Work to complete:
Restate every entry verbatim; drop the pictures.

----

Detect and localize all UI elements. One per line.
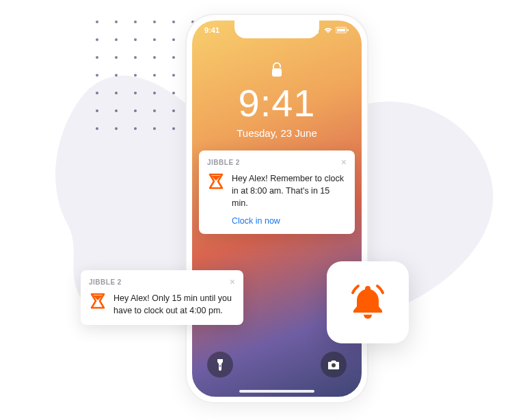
close-icon[interactable]: × (230, 277, 235, 287)
home-indicator[interactable] (239, 390, 314, 393)
close-icon[interactable]: × (341, 157, 347, 167)
svg-rect-1 (313, 30, 314, 34)
phone-frame: 9:41 9:41 Tuesday, 23 June JIBBLE 2 × He… (185, 14, 368, 404)
signal-icon (311, 27, 321, 34)
flashlight-icon (215, 358, 226, 371)
bell-card (327, 261, 409, 343)
wifi-icon (323, 27, 333, 34)
camera-icon (327, 359, 340, 370)
jibble-app-icon (207, 172, 225, 190)
notification-app-name: JIBBLE 2 (207, 159, 240, 166)
battery-icon (336, 27, 349, 34)
status-icons (311, 26, 349, 34)
svg-rect-0 (311, 31, 312, 34)
svg-rect-6 (347, 29, 349, 31)
status-bar: 9:41 (204, 26, 349, 34)
status-time: 9:41 (204, 26, 219, 34)
flashlight-button[interactable] (207, 352, 233, 378)
svg-rect-3 (317, 27, 319, 34)
svg-rect-5 (337, 29, 345, 31)
lockscreen-time: 9:41 (192, 81, 362, 125)
notification-message: Hey Alex! Remember to clock in at 8:00 a… (232, 172, 347, 209)
clock-in-now-link[interactable]: Clock in now (232, 216, 347, 226)
svg-rect-2 (315, 29, 317, 34)
jibble-app-icon (89, 292, 107, 310)
notification-card-float[interactable]: JIBBLE 2 × Hey Alex! Only 15 min until y… (81, 270, 243, 325)
camera-button[interactable] (321, 352, 347, 378)
svg-rect-7 (272, 68, 282, 77)
bell-icon (343, 278, 392, 327)
notification-card-main[interactable]: JIBBLE 2 × Hey Alex! Remember to clock i… (199, 150, 355, 234)
lock-icon (270, 62, 284, 81)
notification-app-name: JIBBLE 2 (89, 278, 122, 286)
lockscreen-date: Tuesday, 23 June (192, 127, 362, 139)
notification-message: Hey Alex! Only 15 min until you have to … (113, 292, 235, 317)
svg-point-9 (332, 363, 336, 367)
svg-point-8 (219, 365, 221, 367)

----

The answer:
Detect and localize all UI elements. One per line.
close-icon[interactable]: × (230, 277, 235, 287)
home-indicator[interactable] (239, 390, 314, 393)
close-icon[interactable]: × (341, 157, 347, 167)
svg-rect-1 (313, 30, 314, 34)
phone-frame: 9:41 9:41 Tuesday, 23 June JIBBLE 2 × He… (185, 14, 368, 404)
signal-icon (311, 27, 321, 34)
flashlight-icon (215, 358, 226, 371)
bell-card (327, 261, 409, 343)
wifi-icon (323, 27, 333, 34)
camera-icon (327, 359, 340, 370)
jibble-app-icon (207, 172, 225, 190)
notification-app-name: JIBBLE 2 (207, 159, 240, 166)
battery-icon (336, 27, 349, 34)
status-icons (311, 26, 349, 34)
svg-rect-0 (311, 31, 312, 34)
svg-rect-6 (347, 29, 349, 31)
status-bar: 9:41 (204, 26, 349, 34)
status-time: 9:41 (204, 26, 219, 34)
flashlight-button[interactable] (207, 352, 233, 378)
svg-rect-3 (317, 27, 319, 34)
svg-rect-5 (337, 29, 345, 31)
lockscreen-time: 9:41 (192, 81, 362, 125)
notification-message: Hey Alex! Remember to clock in at 8:00 a… (232, 172, 347, 209)
clock-in-now-link[interactable]: Clock in now (232, 216, 347, 226)
svg-rect-2 (315, 29, 317, 34)
jibble-app-icon (89, 292, 107, 310)
notification-card-float[interactable]: JIBBLE 2 × Hey Alex! Only 15 min until y… (81, 270, 243, 325)
camera-button[interactable] (321, 352, 347, 378)
svg-rect-7 (272, 68, 282, 77)
bell-icon (343, 278, 392, 327)
notification-card-main[interactable]: JIBBLE 2 × Hey Alex! Remember to clock i… (199, 150, 355, 234)
lock-icon (270, 62, 284, 81)
notification-app-name: JIBBLE 2 (89, 278, 122, 286)
lockscreen-date: Tuesday, 23 June (192, 127, 362, 139)
notification-message: Hey Alex! Only 15 min until you have to … (113, 292, 235, 317)
svg-point-9 (332, 363, 336, 367)
svg-point-8 (219, 365, 221, 367)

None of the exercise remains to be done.